*** Material for this task Section Begins ***

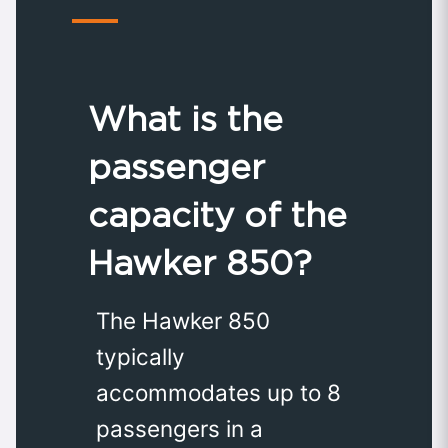
What is the
passenger
capacity of the
Hawker 850?
The Hawker 850
typically
accommodates up to 8
passengers in a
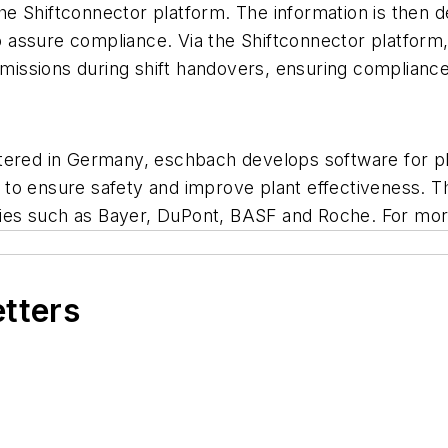
 the Shiftconnector platform. The information is then 
o assure compliance. Via the Shiftconnector platform, t
omissions during shift handovers, ensuring compliance, 
rtered in Germany, eschbach develops software for 
to ensure safety and improve plant effectiveness. Th
es such as Bayer, DuPont, BASF and Roche. For more
etters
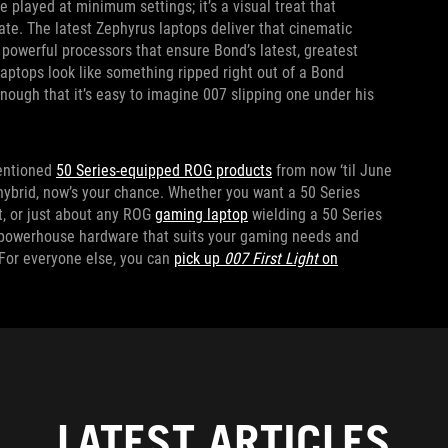
e played at minimum settings; it’s a visual treat that
te. The latest Zephyrus laptops deliver that cinematic
powerful processors that ensure Bond’s latest, greatest
laptops look like something ripped right out of a Bond
enough that it’s easy to imagine 007 slipping one under his
entioned
50 Series-equipped ROG products
from now ‘til June
 hybrid, now’s your chance. Whether you want a 50 Series
it, or just about any ROG
gaming laptop
wielding a 50 Series
e powerhouse hardware that suits your gaming needs and
 For everyone else, you can
pick up
007 First Light
on
LATEST ARTICLES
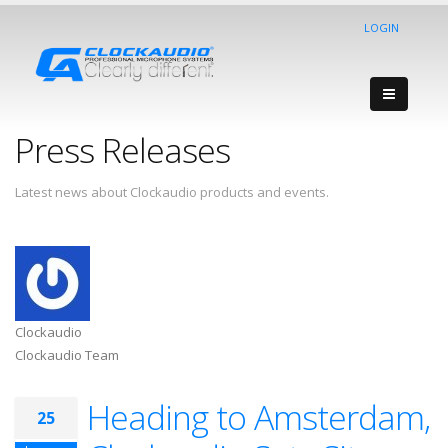
LOGIN
Press Releases
Latest news about Clockaudio products and events.
Clockaudio
Clockaudio Team
Heading to Amsterdam,
25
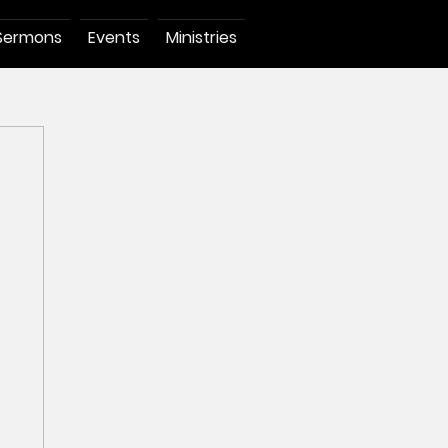
Sermons
Events
Ministries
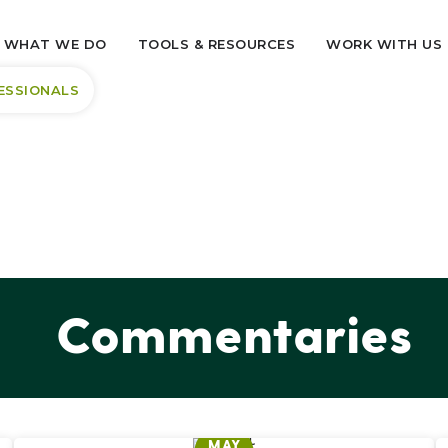
WHAT WE DO
TOOLS & RESOURCES
WORK WITH US
ESSIONALS
Commentaries
MAY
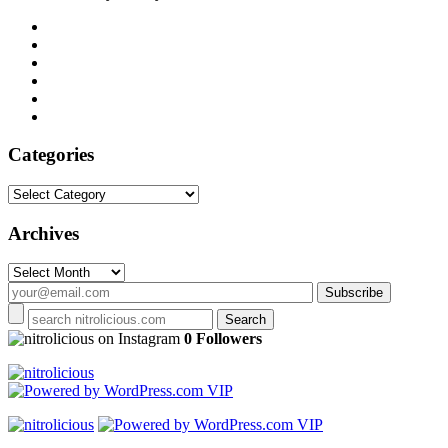
Categories
Categories
Archives
Archives
on Instagram
0 Followers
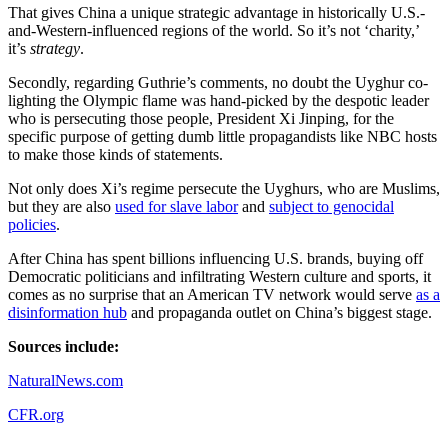
That gives China a unique strategic advantage in historically U.S.-
and-Western-influenced regions of the world. So it’s not ‘charity,’
it’s
strategy
.
Secondly, regarding Guthrie’s comments, no doubt the Uyghur co-
lighting the Olympic flame was hand-picked by the despotic leader
who is persecuting those people, President Xi Jinping, for the
specific purpose of getting dumb little propagandists like NBC hosts
to make those kinds of statements.
Not only does Xi’s regime persecute the Uyghurs, who are Muslims,
but they are also
used for slave labor
and
subject to genocidal
policies
.
After China has spent billions influencing U.S. brands, buying off
Democratic politicians and infiltrating Western culture and sports, it
comes as no surprise that an American TV network would serve
as a
disinformation hub
and propaganda outlet on China’s biggest stage.
Sources include:
NaturalNews.com
CFR.org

*** Material for this task Section Ends ***

- Work instruction: Where in the entries above does the word "Shiftconnector" appear? Copy each line that has it.

- Response for this exercise:
 the Shiftconnector platform. The information is then 
o assure compliance. Via the Shiftconnector platform, t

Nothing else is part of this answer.